Conventional antipsychotics frequently cause irreversible neurological disorders, such as tardive dyskinesia, a movement disorder. They are typically used only when atypical antipsychotics fail to work, and include medications such as Chlorpromazine (also known as Thorazine), Haloperidol, Perphenazine and Fluphenazine.
Considering the fact that treatment of schizophrenia is a lifelong process, these antipsychotics are also considered for use when cost is a factor, as they are often cheaper than atypical antipsychotics.
It can take nearly a month after starting any medication to notice a significant improvement in a schizophrenic patient. The goal of medication is to use the lowest dosage possible, and doctors often try a number of different types of medications, dosages and combinations of the two to control symptoms. Often, antidepressants and anti-anxiety medications are also utilized to treat suicidal thoughts and the stress and fear of patients caused by their hallucinations, delusions and paranoia.
Once medications take effect, psychosocial treatments are extremely important to help the patient return to and maintain a normal-functioning lifestyle. These can include social skills training to improve communication skills, family therapy to aid caregivers in supporting their loved ones, vocational rehabilitation to allow those suffering from schizophrenia to acquire and maintain a job, as well as individual therapy to help the patient deal with their illness as well as monitor medications and identify early signs of relapse.
Electroconclusive therapy is used only when all other medications have failed. It is only recommended for catatonic schizophrenics, and involves using electric shock to induced seizures while the patient is under anesthesia. Typically, there are six to twelve electroconclusive therapy treatments. While highly controversial, this treatment has been proven relatively safe and effective.

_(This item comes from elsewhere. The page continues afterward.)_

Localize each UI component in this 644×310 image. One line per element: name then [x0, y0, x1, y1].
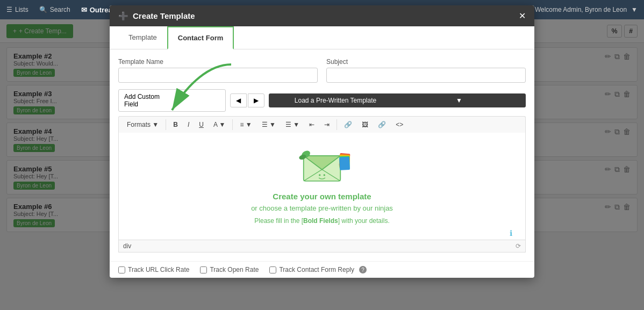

The Soteria method of treatment involves patients living in a communal home with little to no medical staffing. Antipsychotic drugs are taken only by choice, and patients participate in excessive social therapies and classes. Recent studies indicate that those suffering from less debilitating cases of schizophrenia do just as well with the Soteria method as they would with the usual treatment of medication and therapy. The Soteria method is used primarily in Germany, Sweden, Switzerland and Hungary and is considered the more gentle and kinder way to treat the disorder.
The earlier treatment is begun for schizophrenia, the better the outcome. Researchers believe that the first two years of treatment, and continued treatment thereafter, has the most effect on a positive outcome for patients. The goal of treatment is to allow a person suffering from schizophrenia to function properly in society and maintain an independent lifestyle.
Studies indicate that at least 62% of those treated for schizophrenia meet this goal within five years of beginning treatment. Females, those who are older at the onset of symptoms and those in good physical health before symptoms occur are more likely to receive a good prognosis and reach some semblance of remission status, which is not yet clinically defined.
The stigma placed on those suffering from schizophrenia has diminished over the years, though it is still one of the main obstacles in a schizophrenic seeking out treatment. Increased public awareness of this disease, as well as continued research, can increase the rate of a good prognosis for those diagnosed with schizophrenia.